Enfin, idéal pour faire des photos de rue, le village de Penelles est un bourg d’à peine 500 habitants, à deux heures en voiture de Barcelone. Il devient depuis ces dernières années, avec ses murs couverts de graffitis, un véritable temple du street art. À l’origine de ce projet, la mairie, qui finance depuis 2015 les œuvres de plus d’une cinquantaine des graffeurs venus du monde entier pour faire des maisons de véritables tableaux. On y recense un graffiti par habitant ! Des artistes catalans et espagnols y ont laissé leur empreinte et également des artistes venus de toute l’Europe.
Quelques artistes barcelonais contemporains
Antoni Muntadas (1942). En matière de vidéo, Antoni Muntadas, qui vit à Barcelone, est un des artistes les plus reconnus à l’international. Il produit des œuvres détournant les images télévisuelles et critiquant l’hyperconsommation. Il utilise également la performance, les installations, la photographie, le multimédia, le livre, Internet et l’art public pour répondre aux principaux enjeux politiques et sociaux de notre temps.
Joan Fontcuberta (1955). Barcelonais de cœur, l’artiste contemporain Joan Fontcuberta, qui réalise le portrait officiel du pilote-cosmonaute Iván Istochnikov en 1968, utilise ce médium pour créer de véritables tableaux hypnotiques. Star de l’art contemporain aujourd’hui, cet artiste est également théoricien et il est spécialiste de l’histoire de la photographie et des sciences de l’information.
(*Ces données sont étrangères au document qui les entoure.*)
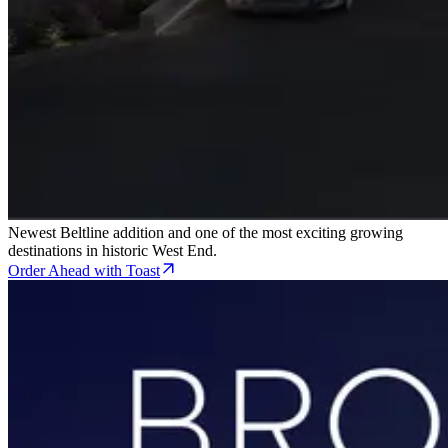
Newest Beltline addition and one of the most exciting growing
destinations in historic West End.
Order Ahead with Toast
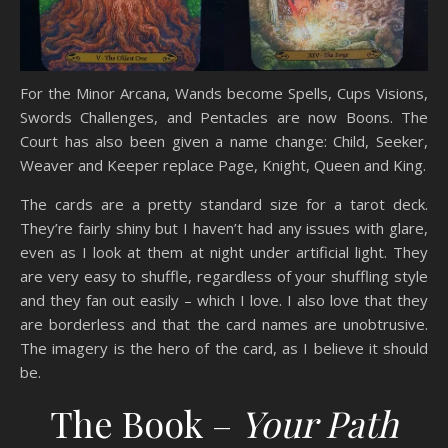
For the Minor Arcana, Wands become Spells, Cups Visions,
Swords Challenges, and Pentacles are now Boons. The
Court has also been given a name change: Child, Seeker,
Weaver and Keeper replace Page, Knight, Queen and King.
The cards are a pretty standard size for a tarot deck.
They’re fairly shiny but I haven’t had any issues with glare,
even as I look at them at night under artificial light. They
are very easy to shuffle, regardless of your shuffling style
and they fan out easily – which I love. I also love that they
are borderless and that the card names are unobtrusive.
The imagery is the hero of the card, as I believe it should
be.
The Book –
Your Path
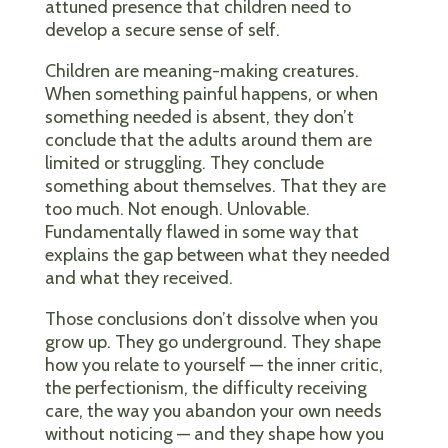
attuned presence that children need to
develop a secure sense of self.
Children are meaning-making creatures.
When something painful happens, or when
something needed is absent, they don’t
conclude that the adults around them are
limited or struggling. They conclude
something about themselves. That they are
too much. Not enough. Unlovable.
Fundamentally flawed in some way that
explains the gap between what they needed
and what they received.
Those conclusions don’t dissolve when you
grow up. They go underground. They shape
how you relate to yourself — the inner critic,
the perfectionism, the difficulty receiving
care, the way you abandon your own needs
without noticing — and they shape how you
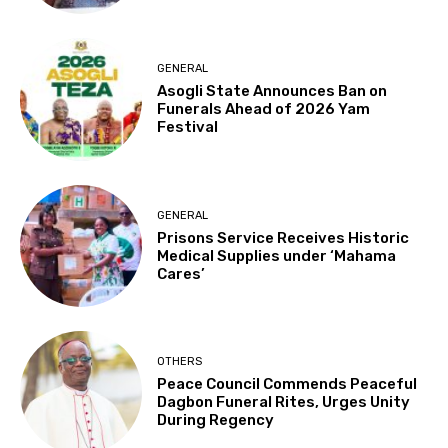
GENERAL
Asogli State Announces Ban on
Funerals Ahead of 2026 Yam
Festival
GENERAL
Prisons Service Receives Historic
Medical Supplies under ‘Mahama
Cares’
OTHERS
Peace Council Commends Peaceful
Dagbon Funeral Rites, Urges Unity
During Regency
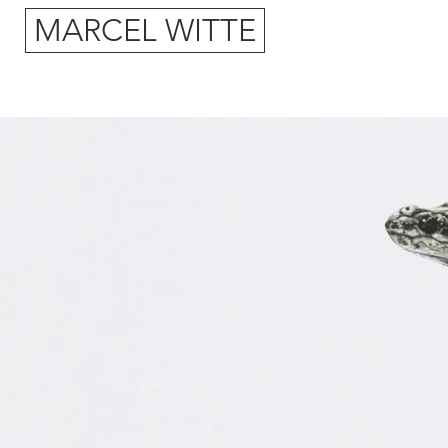
MARCEL WITTE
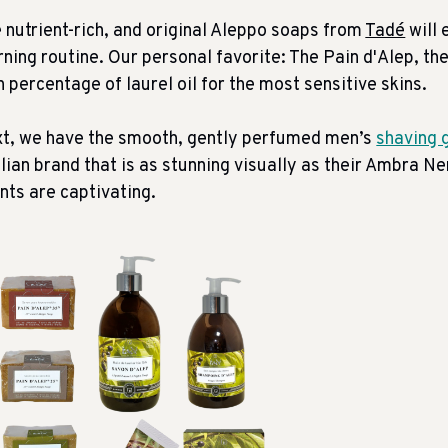
 nutrient-rich, and original Aleppo soaps from
Tadé
will 
ning routine. Our personal favorite: The Pain d'Alep, th
h percentage of laurel oil for the most sensitive skins.
t, we have the smooth, gently perfumed men’s
shaving g
ilian brand that is as stunning visually as their Ambra N
nts are captivating.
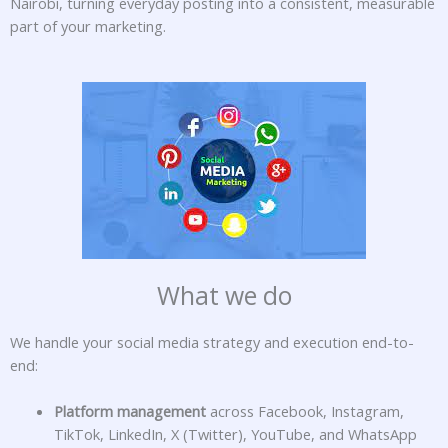
Nairobi, turning everyday posting into a consistent, measurable
part of your marketing.
What we do
We handle your social media strategy and execution end-to-
end:
Platform management
across Facebook, Instagram,
TikTok, LinkedIn, X (Twitter), YouTube, and WhatsApp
Jordi Colomer (1962). Basé entre Barcelone et New York, Jordi Colomer est aussi un artiste populaire, qui a connu le succès plutôt dans les années 1990. Il réalise des maquettes d’architecture d’après de vrais bâtiments et les photographie dans leur contexte d’origine. Par ailleurs, il tourne des films de fiction, souvent improvisés par des acteurs qu’il projette sur plusieurs écrans. Il a représenté son pays en faisant une installation collective avec plusieurs artistes avec des dessins d’architecture sur du carton à la 57e Biennale de Venise en 2017. Cette manifestation bisannuelle a été une consécration pour l’artiste.